March 22 (UPI) -- Children age 10 and younger develop a more robust immune response to the coronavirus than other age groups, a study published Monday by JAMA Network Open found.
Blood of younger children tested for antibodies to the virus had evidence of more than twice as many cells created by the immune system to fight off infections than adolescents and young adults, the data showed.
Similarly, adolescents displayed higher antibody levels than young adults, the researchers said.
Antibody levels declined with age, with study participants age 80 and older having the lowest, according to the researchers.
The findings help explain why most children experience mild cases of COVID-19, often with no symptoms, while older adults get more seriously ill after infection, they said.
"Children infected with [COVID-19] are more likely to manifest mild symptoms and are at a lower risk of developing severe respiratory disease compared with adults," study co-author Sarina H. Yang told UPI in an email.
"Our findings suggest that the differences in the clinical manifestations of COVID-19 in pediatric patients compared with adult patients could be partly due to age-related immune responses," said Yang, a pathologist at Weill Cornell Medicine in New York City.
For this study, Yang and her colleagues analyzed nearly 32,000 blood samples collected at the medical center between April and August of last year.
About 1,200 of the samples were from children and teens age 19 and younger, with the remainder coming from adults.
Of the pediatric samples, 17% tested positive for COVID-19 antibodies, while 19% of adult participants tested positive.
Children age 10 and younger who tested positive for antibodies had more than double the amount of immunoglobulin G, a key antibody, than adolescents age 11 to 18.
In addition, they had nearly six times the amount of immunoglobulin G as young adults age 18 to 24.
Through March 17, children from infancy through age 17 years have accounted for 226 of the nearly 518,000 deaths caused by COVID-19 in the United States, according to the Centers for Disease Control and Prevention.

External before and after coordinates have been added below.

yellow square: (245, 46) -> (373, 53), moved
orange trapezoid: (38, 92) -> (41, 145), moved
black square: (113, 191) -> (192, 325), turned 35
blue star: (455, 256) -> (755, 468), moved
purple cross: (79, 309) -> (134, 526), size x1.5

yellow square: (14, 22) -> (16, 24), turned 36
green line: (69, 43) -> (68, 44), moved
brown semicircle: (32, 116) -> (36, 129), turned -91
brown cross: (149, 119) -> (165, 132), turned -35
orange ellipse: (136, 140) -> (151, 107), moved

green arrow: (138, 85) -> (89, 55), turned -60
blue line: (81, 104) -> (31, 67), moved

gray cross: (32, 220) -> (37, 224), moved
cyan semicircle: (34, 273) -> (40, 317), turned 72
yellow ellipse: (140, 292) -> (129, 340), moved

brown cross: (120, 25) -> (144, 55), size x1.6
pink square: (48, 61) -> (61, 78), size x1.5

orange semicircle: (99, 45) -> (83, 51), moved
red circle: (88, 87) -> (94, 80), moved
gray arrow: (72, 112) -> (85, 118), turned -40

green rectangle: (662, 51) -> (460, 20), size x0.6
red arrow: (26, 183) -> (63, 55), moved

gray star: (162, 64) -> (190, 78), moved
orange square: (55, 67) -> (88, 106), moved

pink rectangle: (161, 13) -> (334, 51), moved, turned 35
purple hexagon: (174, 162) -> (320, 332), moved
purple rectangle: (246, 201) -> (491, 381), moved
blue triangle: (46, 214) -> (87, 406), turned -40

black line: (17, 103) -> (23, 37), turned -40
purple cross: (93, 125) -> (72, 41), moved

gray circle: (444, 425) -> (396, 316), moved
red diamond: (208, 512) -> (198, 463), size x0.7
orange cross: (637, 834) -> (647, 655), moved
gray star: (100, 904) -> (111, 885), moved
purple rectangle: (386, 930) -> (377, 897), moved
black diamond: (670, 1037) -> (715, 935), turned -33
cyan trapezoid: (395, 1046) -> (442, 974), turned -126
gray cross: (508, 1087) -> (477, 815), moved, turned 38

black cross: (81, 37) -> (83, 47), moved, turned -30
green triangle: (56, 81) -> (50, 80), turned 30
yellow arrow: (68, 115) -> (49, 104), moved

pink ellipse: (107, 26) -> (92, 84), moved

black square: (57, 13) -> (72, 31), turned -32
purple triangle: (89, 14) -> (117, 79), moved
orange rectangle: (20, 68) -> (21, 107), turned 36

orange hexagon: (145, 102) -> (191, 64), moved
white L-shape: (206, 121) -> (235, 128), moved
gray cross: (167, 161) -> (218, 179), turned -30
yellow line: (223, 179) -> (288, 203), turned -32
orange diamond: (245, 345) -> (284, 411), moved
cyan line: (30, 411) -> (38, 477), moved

It is likely that this is due to their enhanced antibody response to the virus, according to Yang and her colleagues.
"Our data could partly explain the overall lower rate of symptoms and cases of severe disease in children infected with [COVID-19]," co-author Zhen Zhao told UPI in an email.
"Since there are no vaccines available yet for the pediatric population, measurements of antibody quantity and quality could assist in guiding rational vaccine choice and deployment based on age," said Zhao, who also is a pathologist at Weill Cornell Medicine.